Colgate-Palmolive Co. (NYSE: CL), famous for offering a long list of well-known consumer products, has been stuck on the “spin cycle” since June. Share prices are back where they were three months ago despite surging and dropping several times now.

Net sales and net profit have remained relatively flat over the last twelve quarters, and the next earnings report is expected to be the same.

Over the last four years, CL has remained in stock “purgatory”, whipsawing up and down but always hovering around $70 per share.

It’s been a frustrating run for the company, which has rewarded investors handsomely since it opened for trading at $1.35 in 1984.

The only other periods of difficulty for CL occurred during transformative economic events. The first being the Dot Com bubble, the second, the financial crisis of 2008.

For that reason, shareholders are beginning to worry that CL’s recent struggles could be a warning sign of a recession.

And as convenient as that would be – to simply follow CL’s performance as a recession gauge – it’s sadly a whole lot more complicated than that. There are certainly significant economic hazards out there, but CL’s inability to sustain growth isn’t one of them.

After all, consumer confidence is still riding high according to the latest data from both pollsters and corporations.

Shoppers aren’t lining up to buy Colgate-Palmolive products, though, causing share prices to fluctuate. That might be frustrating to long-term CL holders, but for traders like us, it presents a fantastic opportunity to capture some quick gains.

In the daily candlestick chart above, you can see that after selling off rapidly, CL shares are on the rise once again. The price action bounced CL off the lower Bollinger Band (BB), setting a higher low relative to the low from August in the process.

More importantly, though, the current daily candlestick is trading above the last three. Ideally, I’d like to see four, however recent BB contact coupled with a low stochastics reading is enough evidence to pursue a long trade here.
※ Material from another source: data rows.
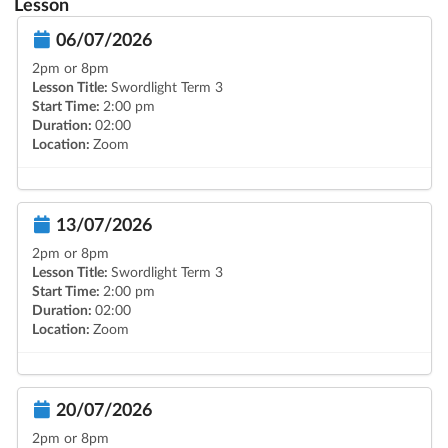
Lesson
06/07/2026
2pm or 8pm
Lesson Title:
Swordlight Term 3
Start Time:
2:00 pm
Duration:
02:00
Location:
Zoom
13/07/2026
2pm or 8pm
Lesson Title:
Swordlight Term 3
Start Time:
2:00 pm
Duration:
02:00
Location:
Zoom
20/07/2026
2pm or 8pm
But only if CL keeps rising. In this case, I want to see it take out the daily high by enough to warrant a trade (at $71.47). If it doesn’t do that, I wouldn’t at all be surprised to see another CL sell-off back to the lower BB.

And much like our last few stocks we’ve examined, because CL is caught in a tight trading “corridor”, we’ll likely see it bounce off key resistance at around $75.50 should it rise above our trigger point.
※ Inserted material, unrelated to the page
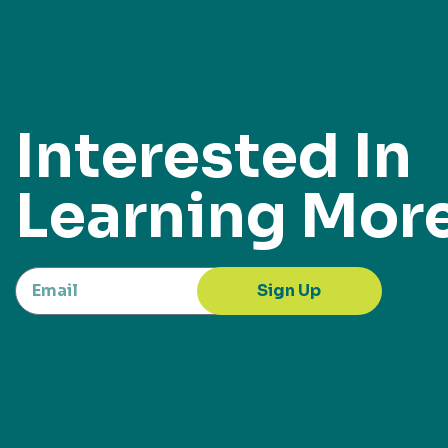
Interested In
Learning Mor
Sign Up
From there, it’s a strong possibility that CL would rebound off the upper BB before presenting us with a great setup to go short.

However, that’s all contingent upon a CL price surge. The general market, which lingers near all-time highs, has had a hard time truly breaking out into new territory. That would be enough to stifle upwards momentum for plenty of stocks.

But CL doesn’t quite trace the market as most stocks do. For the most part, CL “does its own thing”, meaning that a stalled market might not have any effect on the stock over the next week or two.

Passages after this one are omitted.